Neuf d’entre eux recommandent d’ailleurs d’acheter le titre, cinq suggèrent de le garder et un seul estime qu’il faut se départir de l’action.
En 2018, la société gérait des actifs de 8,8 G$ US, ce qui fait d’IEnova l’une des plus grandes sociétés énergétiques privées au Mexique.
Marissa Garza, analyste à la banque d’affaires Banorte, émet une recommandation d’achat sur le titre d’IEnova. « La société a eu un début d’année positif, mais sans surprises. »
Les revenus ont bondi de 32,2 % au premier trimestre de 2019 comparativement à la période correspondante en 2018 pour atteindre 381 M$ US, tandis que la marge du BAIIA ajusté a augmenté de 8,3 % et est passée à 229 M$ US.
Les perspectives sont également bonnes d’ici 2020, souligne l’analyste. En 2018, les revenus annuels ont totalisé 1,4 G$ US. En 2019, Marissa Garza les voit atteindre 1,7 G$ US, soit un bond de 21,4 %. C’est pourquoi elle estime que le titre s’appréciera de près de 16 % dans les 12 prochains mois.
Pour sa part, Nikolaj Lippmann, analyste chez Morgan Stanley, demeure prudent par rapport à IEnova. « Malgré de solides résultats et de nombreuses occasions de croissance, les défis dans le domaine abondent », dit-il.
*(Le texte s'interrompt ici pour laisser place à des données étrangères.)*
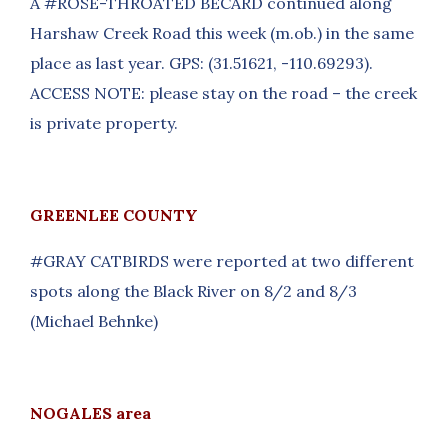
A #ROSE-THROATED BECARD continued along
Harshaw Creek Road this week (m.ob.) in the same
place as last year. GPS: (31.51621, -110.69293).
ACCESS NOTE: please stay on the road – the creek
is private property.
GREENLEE COUNTY
#GRAY CATBIRDS were reported at two different
spots along the Black River on 8/2 and 8/3
(Michael Behnke)
NOGALES area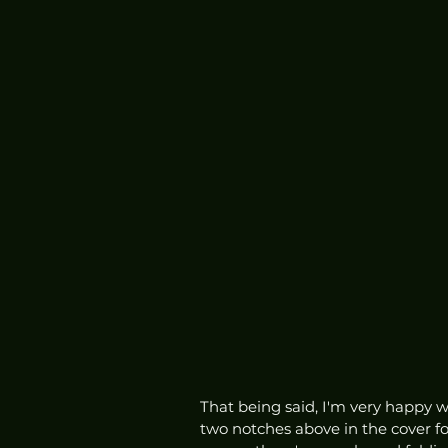
That being said, I'm very happy w
two notches above in the cover f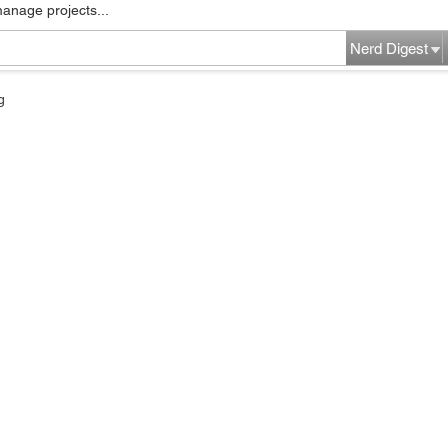
manage projects...
Nerd Digest
g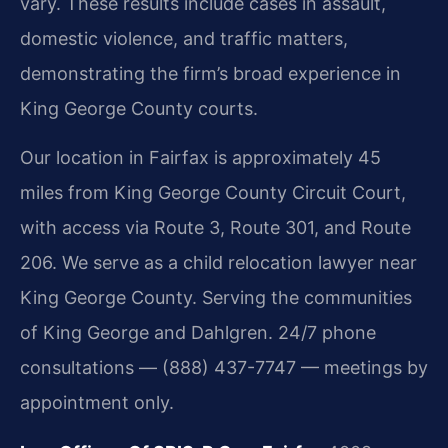
vary. These results include cases in assault,
domestic violence, and traffic matters,
demonstrating the firm’s broad experience in
King George County courts.
Our location in Fairfax is approximately 45
miles from King George County Circuit Court,
with access via Route 3, Route 301, and Route
206. We serve as a child relocation lawyer near
King George County. Serving the communities
of King George and Dahlgren. 24/7 phone
consultations — (888) 437-7747 — meetings by
appointment only.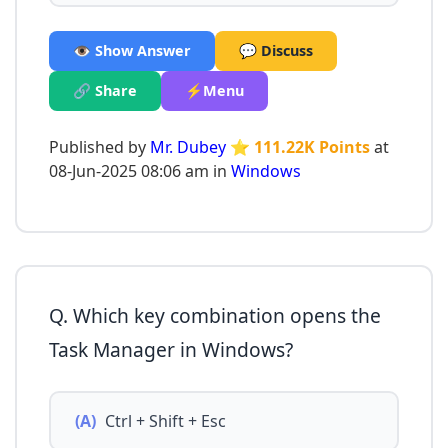
👁️ Show Answer
💬 Discuss
🔗 Share
⚡Menu
Published by
Mr. Dubey
⭐ 111.22K Points
at
08-Jun-2025 08:06 am in
Windows
Q. Which key combination opens the
Task Manager in Windows?
(A)
Ctrl + Shift + Esc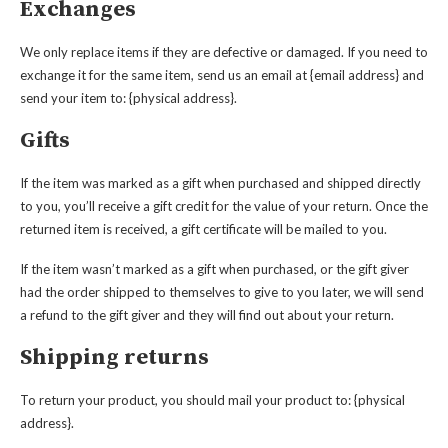
Exchanges
We only replace items if they are defective or damaged. If you need to
exchange it for the same item, send us an email at {email address} and
send your item to: {physical address}.
Gifts
If the item was marked as a gift when purchased and shipped directly
to you, you’ll receive a gift credit for the value of your return. Once the
returned item is received, a gift certificate will be mailed to you.
If the item wasn’t marked as a gift when purchased, or the gift giver
had the order shipped to themselves to give to you later, we will send
a refund to the gift giver and they will find out about your return.
Shipping returns
To return your product, you should mail your product to: {physical
address}.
Or, selon lui, le marché sous-estime les vents de face, notamment en ce qui a trait à l’incertitude concernant la vision long terme du gouvernement dans le secteur de l’énergie. « Les actions d’IEnova ont davantage été échangées à la suite de manchettes sur les politiques macroéconomiques et énergétiques que sur les fondamentaux ou les occasions de croissance. Et, sans une vision claire du programme énergétique du gouvernement, cela devrait continuer à être le cas à court terme », affirme-t-il.